As of the 2020 census, Westbrook had a population of 201. The median age was 43.3 years, 29.4% of residents were under the age of 18, and 12.9% of residents were 65 years of age or older. For every 100 females there were 113.8 males, and for every 100 females age 18 and over there were 100.0 males age 18 and over.

0.0% of residents lived in urban areas, while 100.0% lived in rural areas.

There were 82 households in Westbrook, of which 42.7% had children under the age of 18 living in them. Of all households, 51.2% were married-couple households, 18.3% were households with a male householder and no spouse or partner present, and 28.0% were households with a female householder and no spouse or partner present. About 21.9% of all households were made up of individuals and 15.9% had someone living alone who was 65 years of age or older.

There were 101 housing units, of which 18.8% were vacant. The homeowner vacancy rate was 0.0% and the rental vacancy rate was 13.6%.

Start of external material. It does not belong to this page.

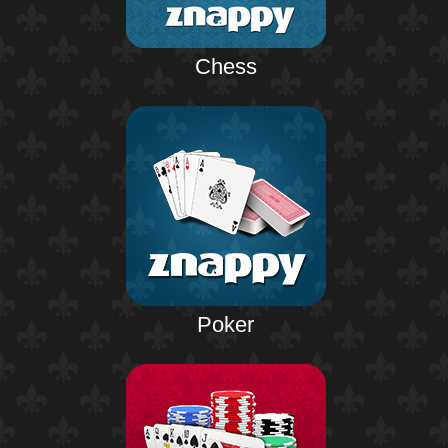
Chess
Poker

Racial composition as of the 2020 census
| Race | Number | Percent |
|---|---|---|
| White | 169 | 84.1% |
| Black or African American | 0 | 0.0% |
| American Indian and Alaska Native | 1 | 0.5% |
| Asian | 0 | 0.0% |
| Native Hawaiian and Other Pacific Islander | 0 | 0.0% |
| Some other race | 16 | 8.0% |
| Two or more races | 15 | 7.5% |
| Hispanic or Latino (of any race) | 50 | 24.9% |

===2000 census===

As of the 2000 census, 203 people, 79 households, and 54 families resided in the city. The population density was 504.3 PD/sqmi. The 103 housing units averaged 255.9/sq mi (99.4/km^{2}). The racial makeup of the city was 89.66% White, 0.49% Native American, 8.87% from other races, and 0.99% from two or more races. Hispanics or Latinos of any race were 25.62% of the population.

Of the 79 households, 34.2% had children under the age of 18 living with them, 50.6% were married couples living together, 11.4% had a female householder with no husband present, and 31.6% were not families; 30.4% of all households were made up of individuals, and 13.9% had someone living alone who was 65 years of age or older. The average household size was 2.57 and the average family size was 3.17.

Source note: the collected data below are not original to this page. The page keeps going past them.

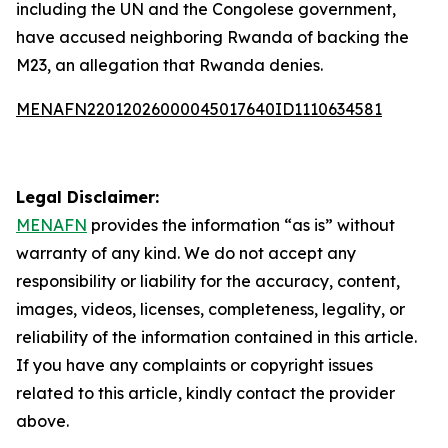
including the UN and the Congolese government,
have accused neighboring Rwanda of backing the
M23, an allegation that Rwanda denies.
MENAFN22012026000045017640ID1110634581
Legal Disclaimer:
MENAFN
provides the information “as is” without
warranty of any kind. We do not accept any
responsibility or liability for the accuracy, content,
images, videos, licenses, completeness, legality, or
reliability of the information contained in this article.
If you have any complaints or copyright issues
related to this article, kindly contact the provider
above.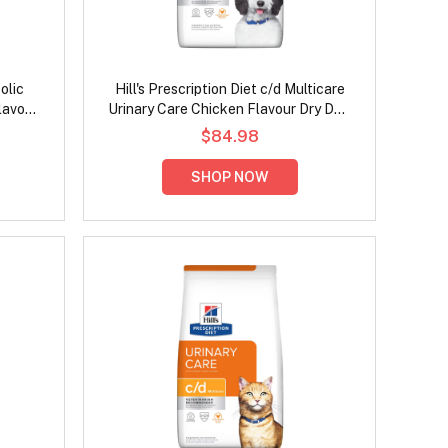
olic
Hill's Prescription Diet c/d Multicare
lavour
Urinary Care Chicken Flavour Dry Dog
Food
$84.98
SHOP NOW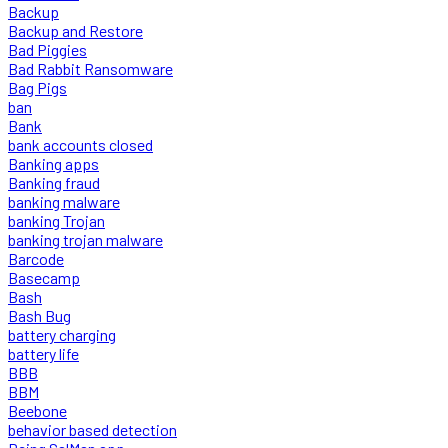
Backup
Backup and Restore
Bad Piggies
Bad Rabbit Ransomware
Bag Pigs
ban
Bank
bank accounts closed
Banking apps
Banking fraud
banking malware
banking Trojan
banking trojan malware
Barcode
Basecamp
Bash
Bash Bug
battery charging
battery life
BBB
BBM
Beebone
behavior based detection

In the city, the population was distributed as 30.0% under the age of 18, 5.4% from 18 to 24, 28.1% from 25 to 44, 21.7% from 45 to 64, and 14.8% who were 65 years of age or older. The median age was 36 years. For every 100 females, there were 89.7 males. For every 100 females age 18 and over, there were 91.9 males.

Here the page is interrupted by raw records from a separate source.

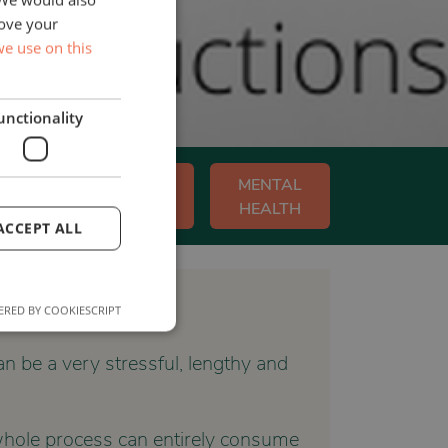
rove your
e use on this
unctionality
Y
WORKPLACE
MENTAL
WELLBEING
HEALTH
ACCEPT ALL
RED BY COOKIESCRIPT
n be a very stressful, lengthy and
e whole process can entirely consume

The median income for a household in the city was $27,143, and for a family was $38,281. Males had a median income of $23,750 versus $16,786 for females. The per capita income for the city was $13,500. About 13.1% of families and 18.4% of the population were below the poverty line, including 18.8% of those under the age of 18 and 14.3% of those 65 or over.

==Education==
The city of Westbrook is served by the Westbrook Independent School District and home to the Westbrook High School (Texas) Wildcats.

==Notable people==

- Ralph W. Ramsey, a Border Patrol inspector, was killed in the line of duty on February 26, 1942, in Columbus, New Mexico A forward operating base, "Camp Ramsey", west of Columbus, was named in his honor.